▸ **EXERCISE GOAL**: Report each line from the records where the string "ΜΠΑΤΑΡΊΑ" turns up.

PROVIDED RECORDS below:

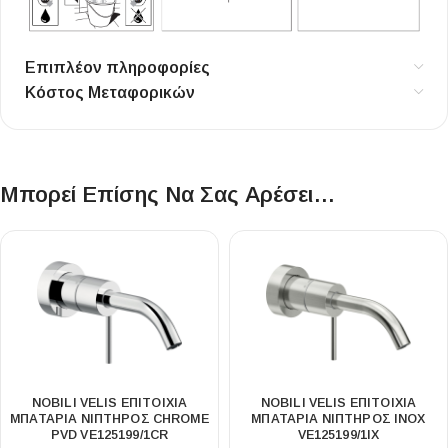
Επιπλέον πληροφορίες
Κόστος Μεταφορικών
Μπορεί Επίσης Να Σας Αρέσει…
NOBILI VELIS ΕΠΙΤΟΊΧΙΑ
NOBILI VELIS ΕΠΙΤΟΊΧΙΑ
ΜΠΑΤΑΡΊΑ ΝΙΠΤΉΡΟΣ CHROME
ΜΠΑΤΑΡΊΑ ΝΙΠΤΉΡΟΣ INOX
PVD VE125199/1CR
VE125199/1IX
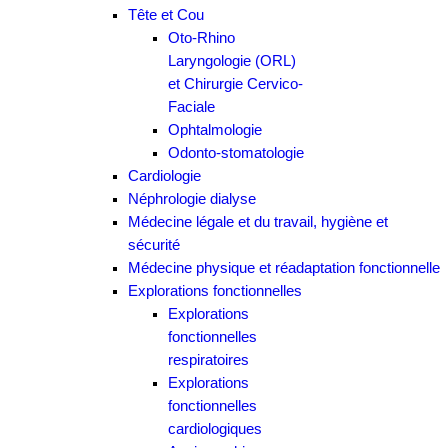
Tête et Cou
Oto-Rhino
Laryngologie (ORL)
et Chirurgie Cervico-
Faciale
Ophtalmologie
Odonto-stomatologie
Cardiologie
Néphrologie dialyse
Médecine légale et du travail, hygiène et
sécurité
Médecine physique et réadaptation fonctionnelle
Explorations fonctionnelles
Explorations
fonctionnelles
respiratoires
Explorations
fonctionnelles
cardiologiques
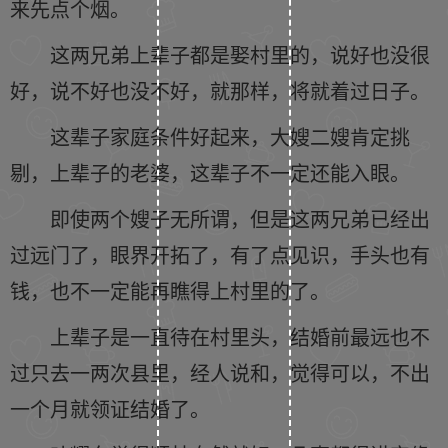
来先点个烟。
这两兄弟上辈子都是娶村里的，说好也没很
好，说不好也没不好，就那样，将就着过日子。
这辈子家庭条件好起来，大嫂二嫂肯定挑
剔，上辈子的老婆，这辈子不一定还能入眼。
即使两个嫂子无所谓，但是这两兄弟已经出
过远门了，眼界开拓了，有了点见识，手头也有
钱，也不一定能再瞧得上村里的了。
上辈子是一直待在村里头，结婚前最远也不
过只去一两次县里，经人说和，觉得可以，不出
一个月就领证结婚了。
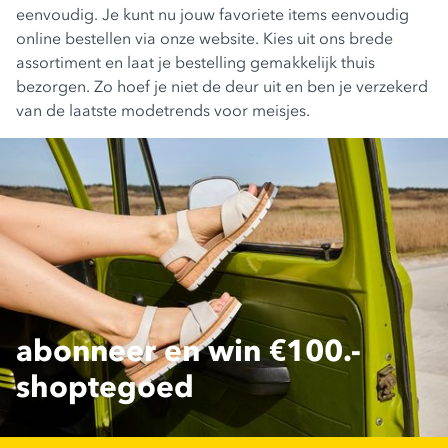
eenvoudig. Je kunt nu jouw favoriete items eenvoudig
online bestellen via onze website. Kies uit ons brede
assortiment en laat je bestelling gemakkelijk thuis
bezorgen. Zo hoef je niet de deur uit en ben je verzekerd
van de laatste modetrends voor meisjes.
abonneer en win €100.-
shoptegoed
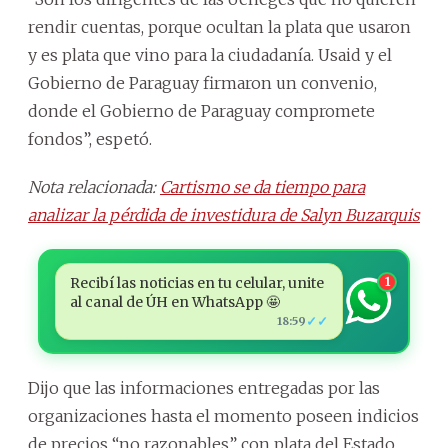
rendir cuentas, porque ocultan la plata que usaron
y es plata que vino para la ciudadanía. Usaid y el
Gobierno de Paraguay firmaron un convenio,
donde el Gobierno de Paraguay compromete
fondos”, espetó.
Nota relacionada:
Cartismo se da tiempo para
analizar la pérdida de investidura de Salyn Buzarquis
Recibí las noticias en tu celular, unite
1
al canal de ÚH en WhatsApp 🤩
✓✓
18:59
Dijo que las informaciones entregadas por las
organizaciones hasta el momento poseen indicios
de precios “no razonables” con plata del Estado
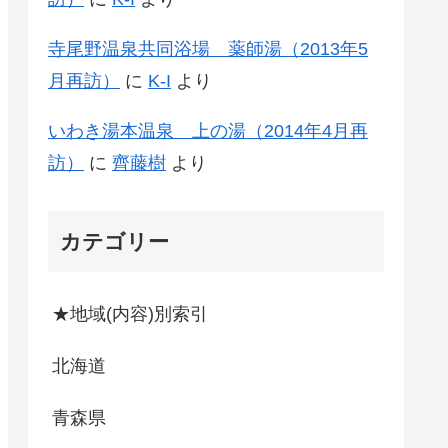
寺尾野温泉共同浴場 薬師湯（2013年5
月再訪）
に
K-I
より
いわき湯本温泉 上の湯（2014年4月再
訪）
に
齊藤樹
より
カテゴリー
★地域(内容)別索引
北海道
青森県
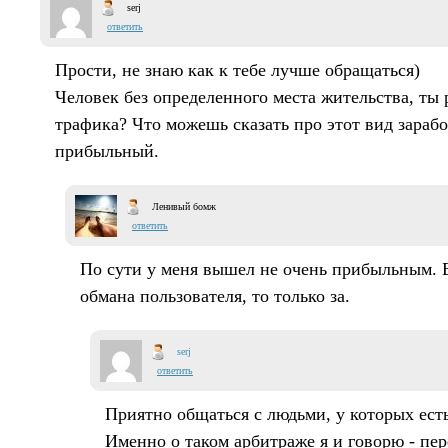
serj
ответить
Прости, не знаю как к тебе лучше обращаться)
Человек без определенного места жительства, ты 
трафика? Что можешь сказать про этот вид зарабо
прибыльный.
Ленивый бомж
ответить
По сути у меня вышел не очень прибыльным. 
обмана пользователя, то только за.
serj
ответить
Приятно общаться с людьми, у которых есть
Именно о таком арбитраже я и говорю - пе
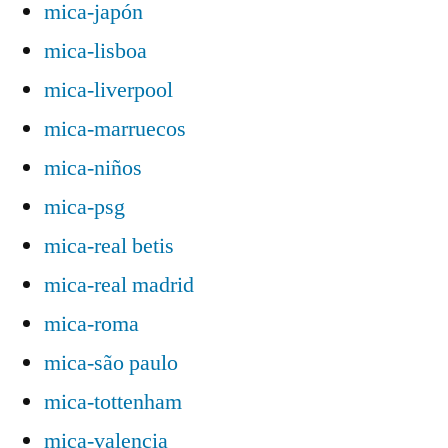
mica-japón
mica-lisboa
mica-liverpool
mica-marruecos
mica-niños
mica-psg
mica-real betis
mica-real madrid
mica-roma
mica-são paulo
mica-tottenham
mica-valencia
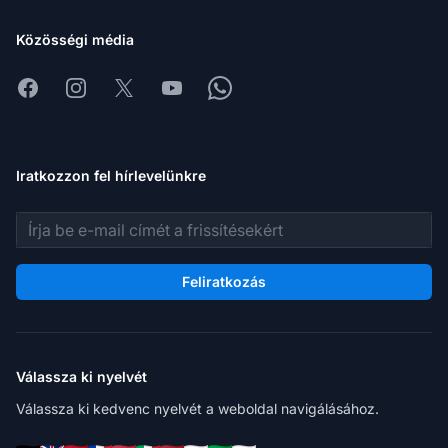
Közösségi média
Facebook
Instagram
X
Youtube
Whatsapp
Iratkozzon fel hírlevelünkre
E-mail cím
Feliratkozás
Válassza ki nyelvét
Válassza ki kedvenc nyelvét a weboldal navigálásához.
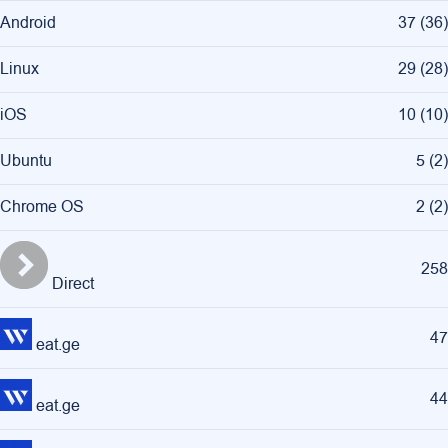
Android
37
(
36
)
Linux
29
(
28
)
iOS
10
(
10
)
Ubuntu
5
(
2
)
Chrome OS
2
(
2
)
258
Direct
47
eat.ge
44
eat.ge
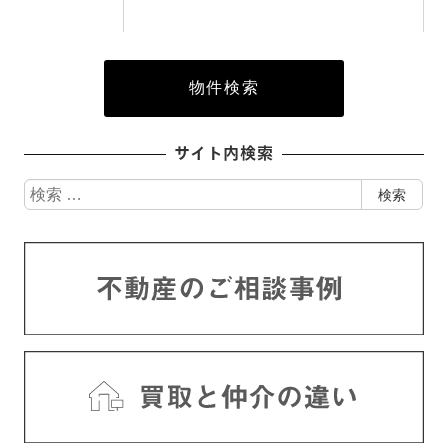
サイト内検索
検
検索
索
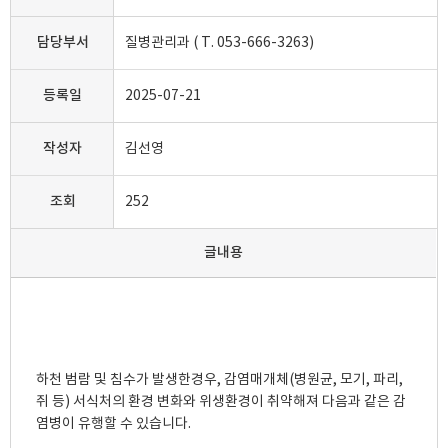
담당부서
질병관리과 ( T. 053-666-3263)
등록일
2025-07-21
작성자
김선영
조회
252
글내용
하천 범람 및 침수가 발생한경우, 감염매개체(병원균, 모기, 파리, 
쥐 등) 서식처의 환경 변화와 위생환경이 취약해져 다음과 같은 감
염병이 유행할 수 있습니다. 
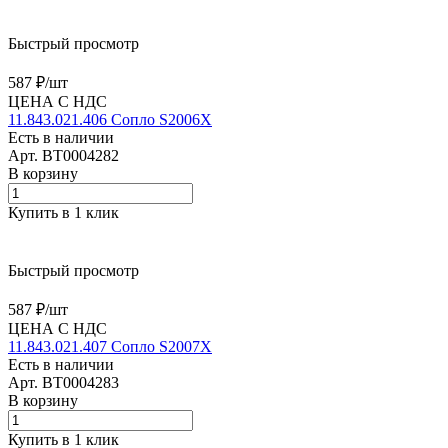
Быстрый просмотр
587 ₽/
шт
ЦЕНА С НДС
11.843.021.406 Сопло S2006X
Есть в наличии
Арт.
BT0004282
В корзину
Купить в 1 клик
Быстрый просмотр
587 ₽/
шт
ЦЕНА С НДС
11.843.021.407 Сопло S2007X
Есть в наличии
Арт.
BT0004283
В корзину
Купить в 1 клик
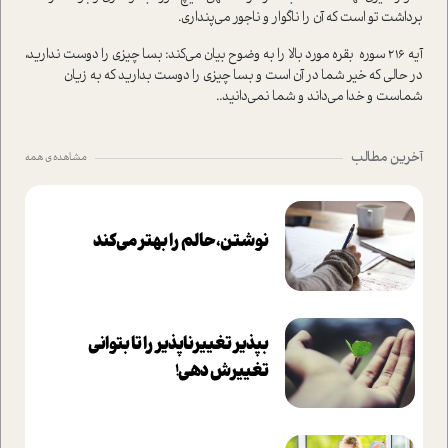
برداشت تو است که آن را ناگوار و ناجور می‌پنداری.
آیه 216 سوره بقره مورد بالا را به وضوح بیان می‌کند: بسا چیزی را دوست ندارید،
در حالی که خیر شما در آن است و بسا چیزی را دوست بدارید که به زیان
شماست و خدا می‌داند و شما نمی‌دانید..
آخرین مطالب
مشاهده ی همه
نوشتن، حالم را بهتر می‌کند
بپذير تغييرناپذير را تا بتواني
تغييرش دهي!‏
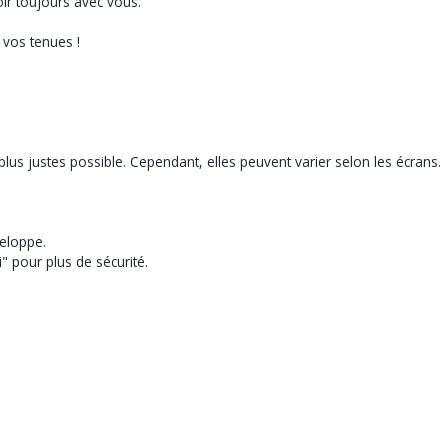
oir toujours avec vous.
t vos tenues !
lus justes possible. Cependant, elles peuvent varier selon les écrans.
eloppe.
" pour plus de sécurité.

End of PROVIDED RECORDS.

▸ **TASK RESULT**:
ΜΠΑΤΑΡΊΑ ΝΙΠΤΉΡΟΣ CHROME
ΜΠΑΤΑΡΊΑ ΝΙΠΤΉΡΟΣ INOX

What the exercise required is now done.